Session: jira-mcp-setup
Actual path: 31 tool calls, 3 restarts, 45 minutes
Optimal path: 5 tool calls, 0 restarts, 3 minutes
Root cause: Model chose community npm package over official vendor MCP server
Correct first step: claude mcp add --transport http atlassian https://mcp.atlassian.com/v1/mcp

This data could feed into:

  • Fine-tuning / RLHF pipelines (with consent)
  • A curated internal knowledge base for known tool/integration patterns
  • Proactive documentation improvements

Why This Matters Beyond User Experience

  • Environmental impact: Unnecessary tool calls burn real electricity at scale
  • Cost efficiency: Compute saved on redundant paths can fund better model capabilities
  • Trust: Users who watch Claude go in circles repeatedly lose confidence — not in the task, but in the tool

What This Is NOT
This is not a request to collect conversation content.

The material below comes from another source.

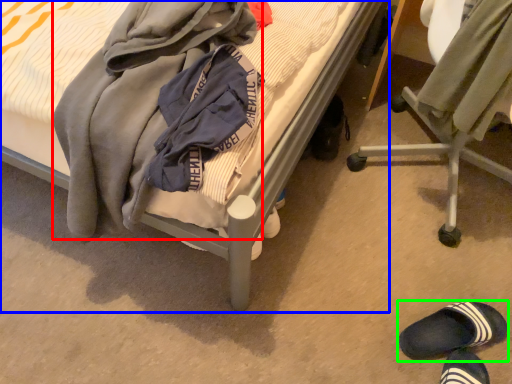 Question: Based on their relative distances, which object is farther from clothing (highlighted by a red box)? Choose from bed (highlighted by a blue box) and footwear (highlighted by a green box).

Choices:
 (A) bed
 (B) footwear

Answer: (B)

It is a request for a structured, opt-in, anonymized signal: "This session took X steps, the optimal path was Y, here is why."

Alternative Solutions

_No response_

Priority

High - Significant impact on productivity

Feature Category

Performance and speed

Use Case Example

Today I spent approximately 30 tool calls and multiple reload cycles trying to connect Jira via MCP. The correct solution — Atlassian's official remote MCP server at https://mcp.atlassian.com/v1/mcp — was available from the start, but Claude chose community npm packages instead and went down a dead end.

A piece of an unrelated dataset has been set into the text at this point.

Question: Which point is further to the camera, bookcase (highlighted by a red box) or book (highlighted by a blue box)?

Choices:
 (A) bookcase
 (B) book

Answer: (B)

With the right knowledge available upfront, this would have taken ~5 tool calls. That is a 6x efficiency gap — in compute, electricity, and user time.

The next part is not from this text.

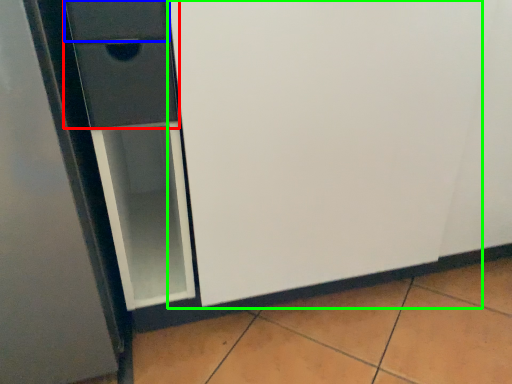 Question: Which object is positioned closest to drawer (highlighted by a red box)? Select from drawer (highlighted by a blue box) and screen door (highlighted by a green box).

Choices:
 (A) drawer
 (B) screen door

Answer: (A)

Current path (dead-end): ████████████████████████████████ 30 tool calls
Optimal path (with memory): █████ 5 tool calls

Waste per session: 83% of tokens were avoidable

Additional Context

The following is a conservative order-of-magnitude simulation based on the example above.

Assumptions:

| Parameter | Value |
|---|---|
| Claude Code active users | 1,000,000 |
| Sessions per user per day | 3 |
| Sessions with avoidable dead-end paths | 15% |
| Tokens wasted per dead-end session | ~50,000 |
| Energy per 1,000 inference tokens | ~0.003 kWh |

Estimated impact at scale:

| Metric | Current | With feedback loop | Reduction |
|---|---|---|---|
| Wasteful sessions/day | 450,000 | ~90,000 | −80% |
| Tokens wasted/day | ~22.5 billion | ~4.5 billion | −80% |
| Energy wasted/year | ~24,600 MWh | ~4,900 MWh | ~19,700 MWh saved |
| CO₂ equivalent/year | ~9,850 tonnes | ~1,970 tonnes | −7,880 tonnes CO₂ |
| Compute cost saved/year | — | — | ~$985,000 |
| User time saved/day | — | ~75,000 hours | 75,000 hours/day |

Even at a conservative 5% dead-end session rate and 50% resolution through the feedback loop, savings remain in the thousands of MWh and millions of user-hours annually.

The environmental and economic case is strong. The 19,700 MWh saved annually is equivalent to the yearly electricity consumption of ~1,800 average EU households — purely from eliminating known, repeatable inefficiencies.